**WHAT IS NEEDED**
Find the word "техники" below. Copy each line that has it.

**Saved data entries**
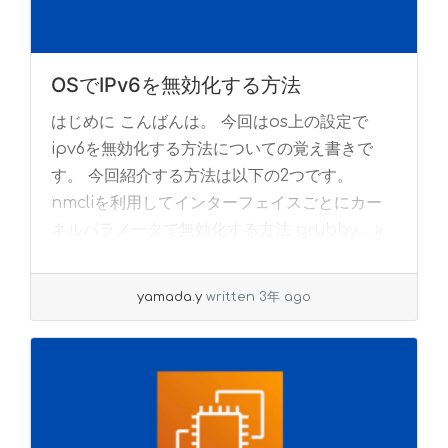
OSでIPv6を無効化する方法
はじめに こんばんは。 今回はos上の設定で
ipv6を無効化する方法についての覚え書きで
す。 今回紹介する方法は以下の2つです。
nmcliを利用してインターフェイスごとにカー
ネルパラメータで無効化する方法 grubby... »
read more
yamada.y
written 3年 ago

---

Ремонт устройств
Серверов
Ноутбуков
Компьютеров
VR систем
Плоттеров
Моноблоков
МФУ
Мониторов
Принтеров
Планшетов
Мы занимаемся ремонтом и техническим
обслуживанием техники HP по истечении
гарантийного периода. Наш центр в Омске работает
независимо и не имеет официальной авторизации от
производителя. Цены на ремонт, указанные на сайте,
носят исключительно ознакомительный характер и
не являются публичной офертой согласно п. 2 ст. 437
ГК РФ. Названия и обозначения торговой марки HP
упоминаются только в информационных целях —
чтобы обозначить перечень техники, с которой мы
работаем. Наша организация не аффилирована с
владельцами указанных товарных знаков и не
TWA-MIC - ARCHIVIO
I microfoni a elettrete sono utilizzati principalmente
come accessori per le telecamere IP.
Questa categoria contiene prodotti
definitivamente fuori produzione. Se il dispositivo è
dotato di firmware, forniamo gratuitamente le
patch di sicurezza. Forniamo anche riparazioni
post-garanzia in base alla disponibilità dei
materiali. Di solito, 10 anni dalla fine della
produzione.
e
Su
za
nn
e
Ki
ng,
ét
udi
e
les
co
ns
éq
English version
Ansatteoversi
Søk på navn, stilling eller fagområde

**WRITTEN SOLUTION**
обслуживанием техники HP по истечении
чтобы обозначить перечень техники, с которой мы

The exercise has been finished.